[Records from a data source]

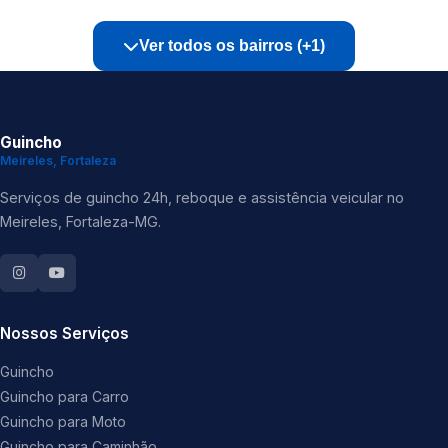
Ver todos os bairros (+1)
Guincho
Meireles, Fortaleza
Serviços de guincho 24h, reboque e assistência veicular no
Meireles, Fortaleza-MG.
Nossos Serviços
Guincho
Guincho para Carro
Guincho para Moto
Guincho para Caminhão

ASSIGNMENT ▸ Output only the lines from the one with "Guincho para Carro" through the last line of the entries above; please keep them exact.

RESULT OF THE TASK ▸
Guincho para Carro
Guincho para Moto
Guincho para Caminhão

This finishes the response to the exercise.